The newly enrolled. Not sure what to make of surge in newly registered voters. Are they Bush haters? Support Bush's war? Fundamentalist Protestants? Angry gays? Young voters? Woodstock generation? Studies of nonvoters have shown they would've voted pretty much same way as voting peers.
Poles apart. In first debate, Bush chided Kerry for not mentioning Poland's role in coalition in Iraq. "My opponent says we didn't have any allies in this war," Bush said. "What's he say to Alexander Kwasniewski of Poland?" American Progress Report says, "Kerry may not have to say anything, as Kwasniewski on Monday announced he was hopeful that 2,500 troops serving in Iraq would be withdrawn next year." Australians may withdraw forces as soon as today if opposition party wins elections. US troop deaths: 1,069.
Milli Vanilli? Salon.com asks "Was President Bush literally channeling Karl Rove in his first debate with John Kerry?" TV camera behind Bush showed solid object under Bush's jacket. "Bush not known to wear back brace or pack [heat]," said Salon. "Was the bulge under his well-tailored jacket a hidden receiver, picking up transmissions from someone offstage feeding the president answers through a hidden earpiece? Does the device explain why the normally ramrod-straight president seemed hunched over during much of the debate? . . . Debate officials said microphones were mounted on lecterns, and the commission put no electronic devices on the president or Senator Kerry."

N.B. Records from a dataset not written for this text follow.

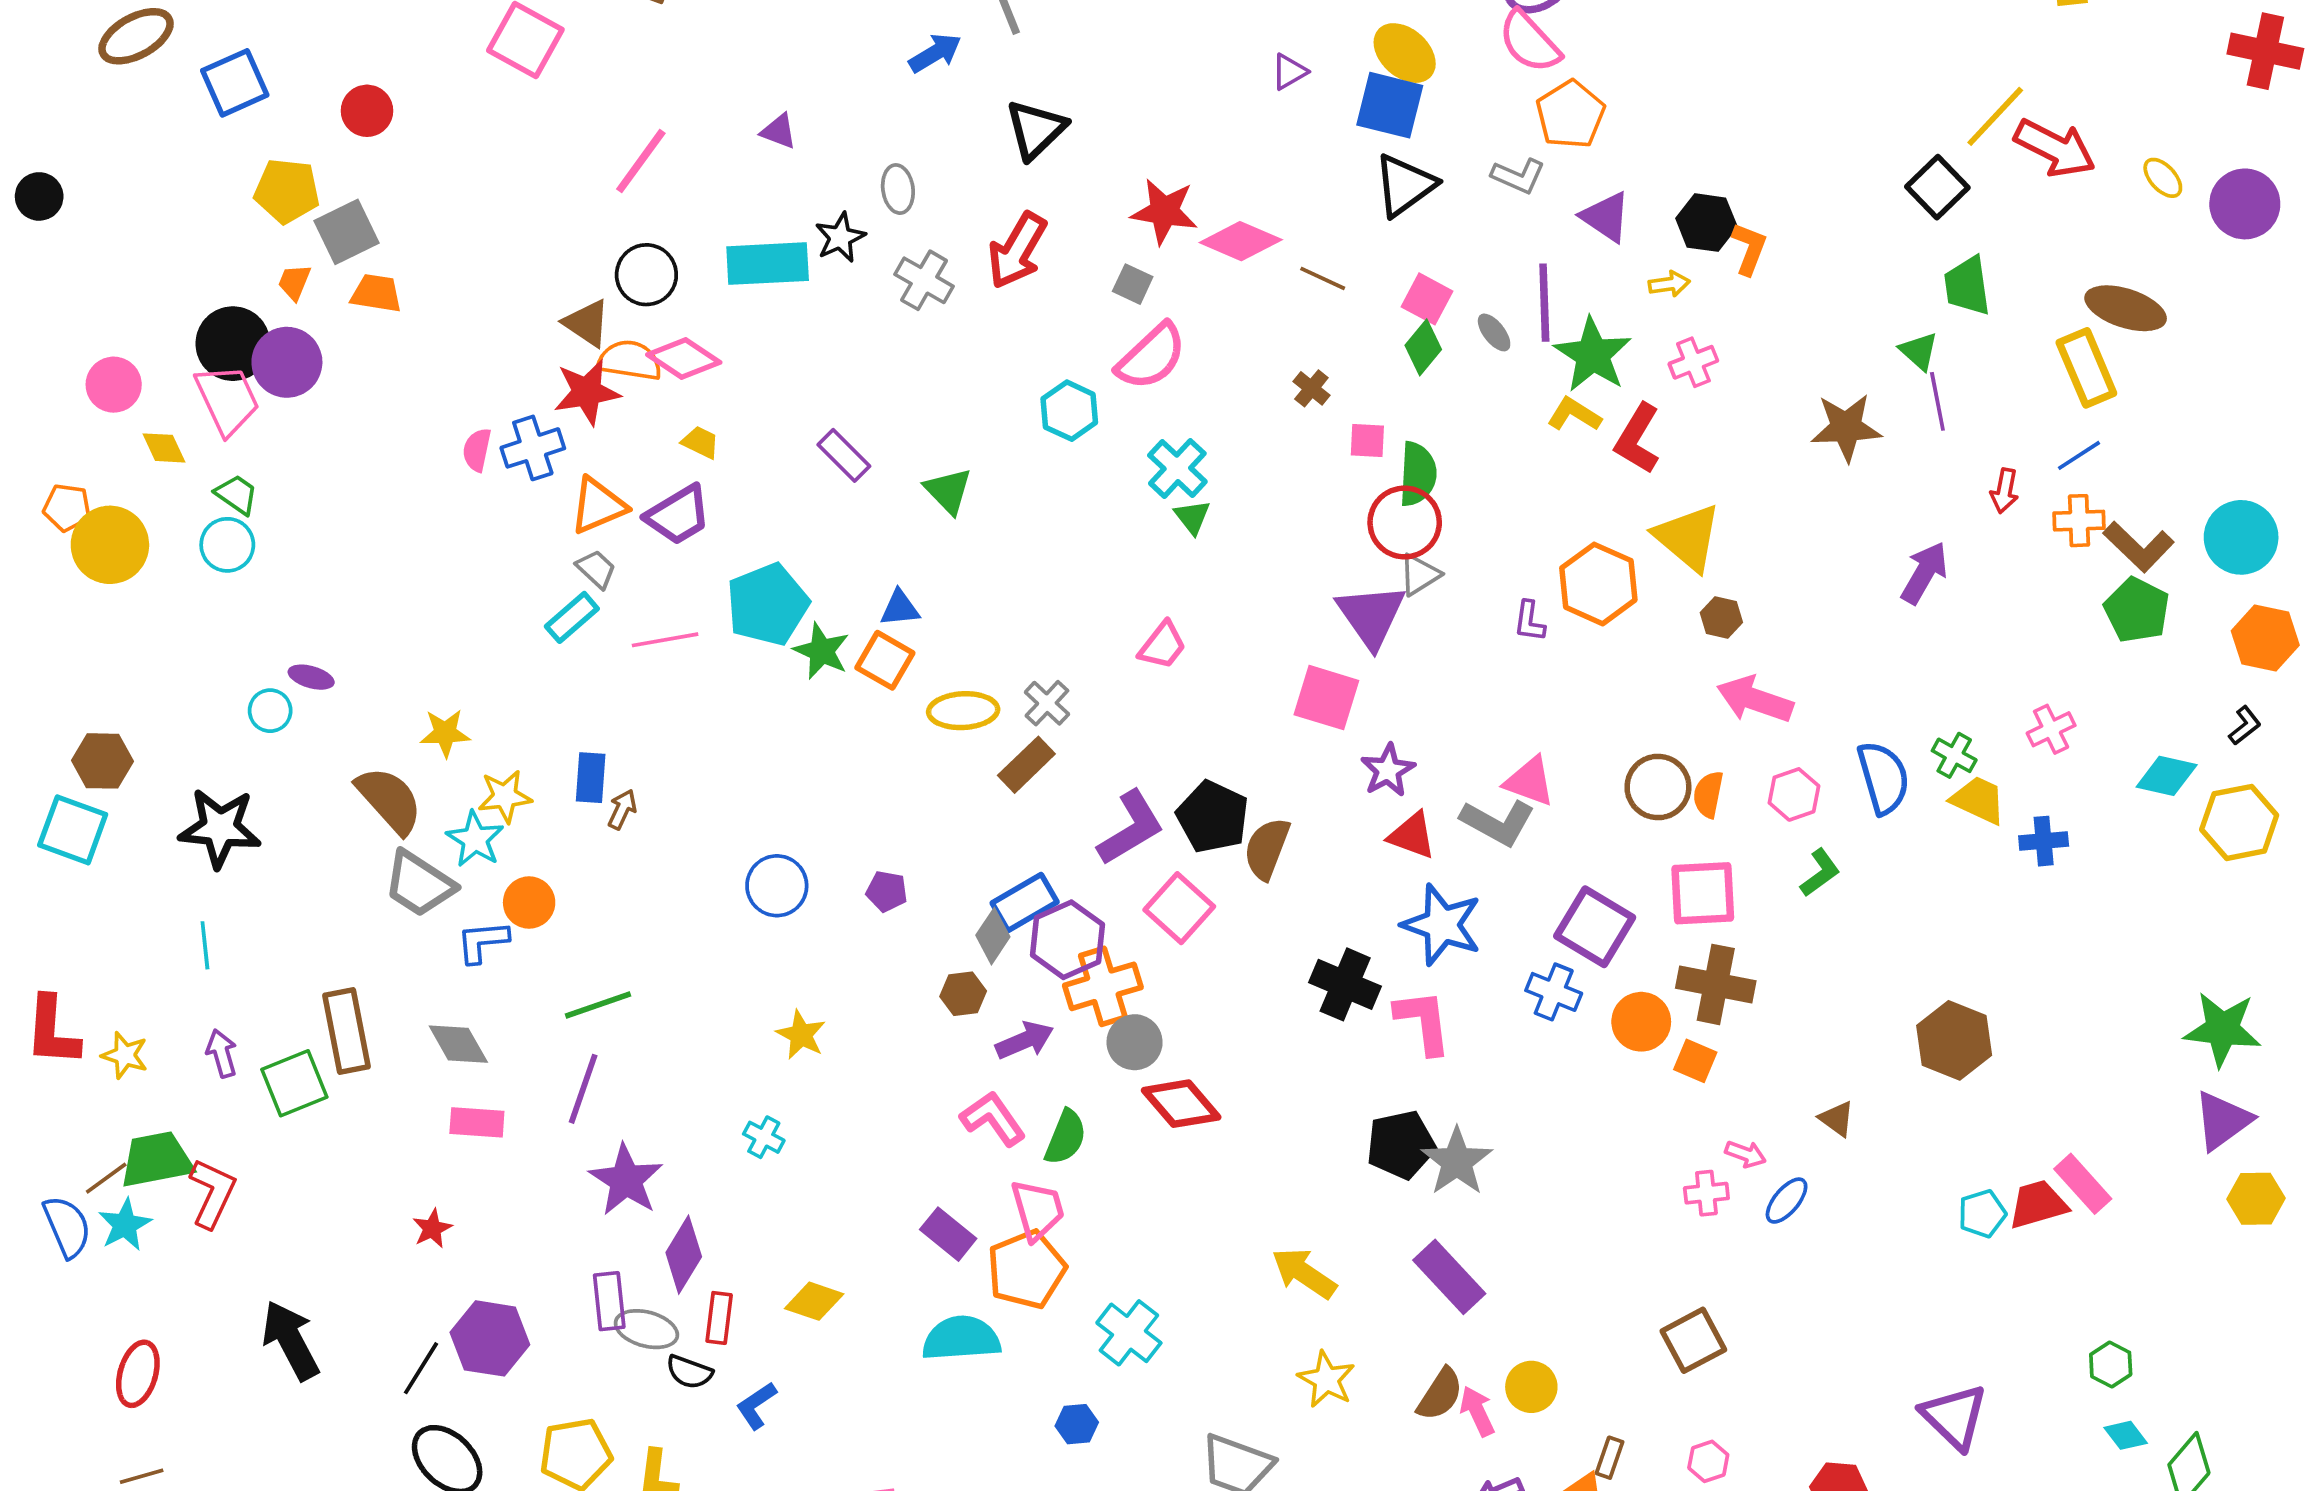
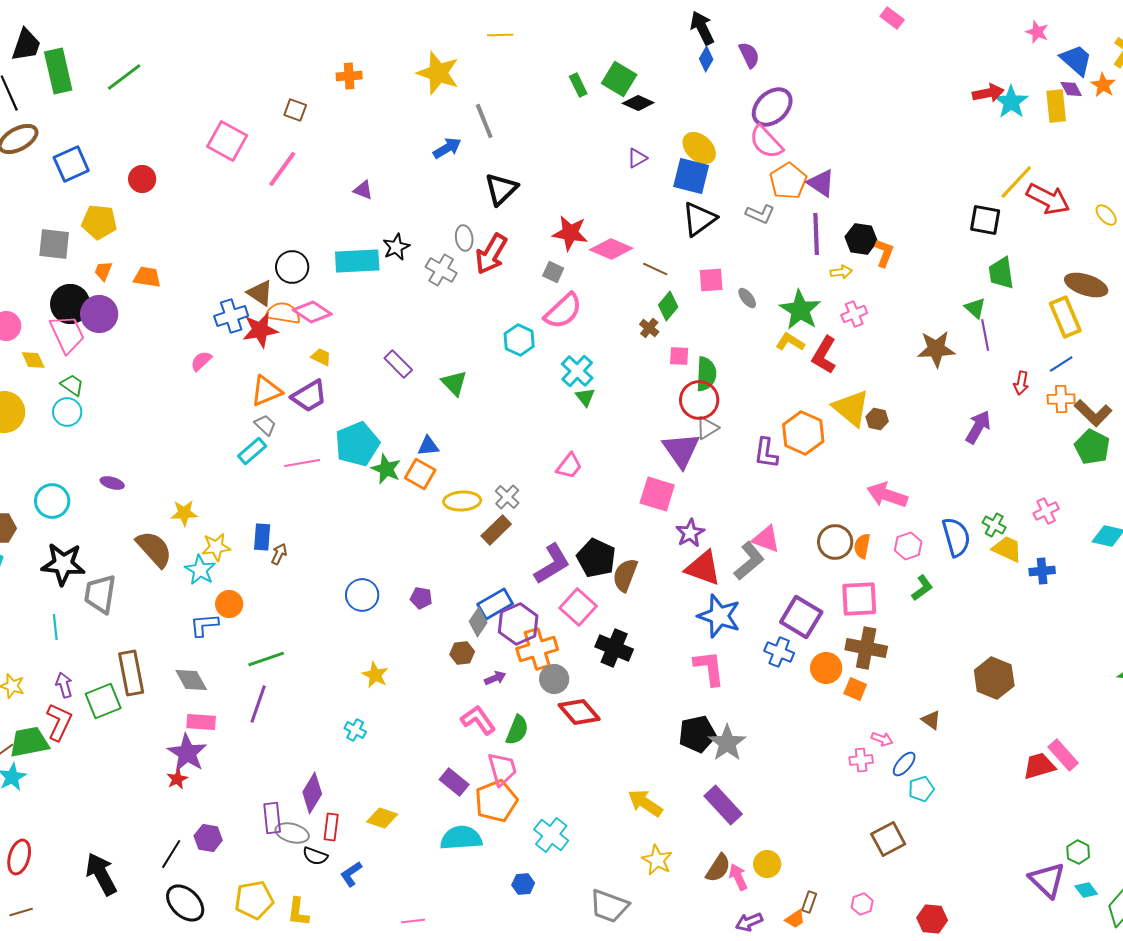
pink line: (641, 161) -> (282, 169), moved
black square: (1937, 187) -> (985, 220), turned -36
gray ellipse: (898, 189) -> (464, 238), moved
purple triangle: (1606, 217) -> (821, 183), moved
gray square: (347, 232) -> (54, 244), moved, turned 32
pink square: (1427, 299) -> (711, 280), turned -32
purple line: (1544, 303) -> (816, 234), moved
green diamond: (1423, 347) -> (668, 306), moved
blue cross: (533, 448) -> (231, 316), moved
pink semicircle: (477, 450) -> (201, 361), turned 35
brown hexagon: (1721, 617) -> (877, 419), moved
purple L-shape: (1529, 621) -> (766, 453), size x1.4
cyan circle: (270, 711) -> (52, 501), moved, size x1.5
gray L-shape: (1498, 822) -> (749, 561), turned -69
red triangle: (1412, 835) -> (703, 568), size x1.4
gray trapezoid: (419, 884) -> (100, 594), moved, turned 66
black cross: (1345, 984) -> (614, 648), moved
purple arrow: (1025, 1040) -> (495, 678), size x0.7
purple star: (626, 1180) -> (187, 753), moved
red L-shape: (212, 1193) -> (59, 722), moved
cyan pentagon: (1982, 1214) -> (921, 789), moved
purple hexagon: (490, 1338) -> (208, 838), size x0.7
black arrow: (291, 1340) -> (101, 874), moved
brown square: (1693, 1340) -> (888, 839), moved
purple triangle: (1954, 1417) -> (1047, 880), moved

VP debate was draw. Dick Cheney wasn't as boring as I had expected; John Edwards wasn't as lively as I had hoped. Cheney kept his lies straight on foreign policy, but clueless on domestic front. Edwards came alive on problems at home. But seated, he couldn't use his courtroom moves. If Edwards's goal was to look like he could handle VP job, he did.
Fox fakery. Carl Cameron, Fox's tres cool political "reporter," got caught posting made-up, juvenile quotes about John Kerry on Fox's website. Cameron attributed to Kerry things he never said: "Didn't my nails and cuticles look great?" Fox said Cameron was "reprimanded." I'd make him write every day on Fox website, "I wear women's pantyhose."
Aren't you people listening? Why do so many Americans still support Bush on Iraq? People, THERE WERE NO WMD. David Kay, Bush's top weapons inspector said so in January. Charles Duelfer, chief of CIA's weapons hunters, just issued definitive 1,000-page report that says Saddam had no stockpile of WMD for entire decade leading up to Bush W's attack. 9/11 Commission, which Bush selected, found no "collaborative relationship" between Al Qaeda and Saddam. Bush's Secretary of State Colin Powell admitted his UN testimony on Iraq's nuclear capability was "inaccurate and wrong, and in some cases deliberately misleading."
America jobbed. Companies added only 96,000 jobs in September, fewer than economists forecast. AP says economy now has 800,000 fewer jobs overall than when Bush took office.
October surprise. Pakistan President Musharraf should expect call from Bush. "Mushy? Time to wrap up Osama bin Laden. We need him for what I call perp walk. What do you mean, you don't have him? Find some tall, skinny guy with beard and shoot him full of holes."
Dan Payne is a Boston-based Democratic media consultant who has worked in John Kerry's Senate campaigns in the past but is not affiliated with his presidential campaign. He does presidential campaign analysis for NPR, and his column appears regularly in the Globe.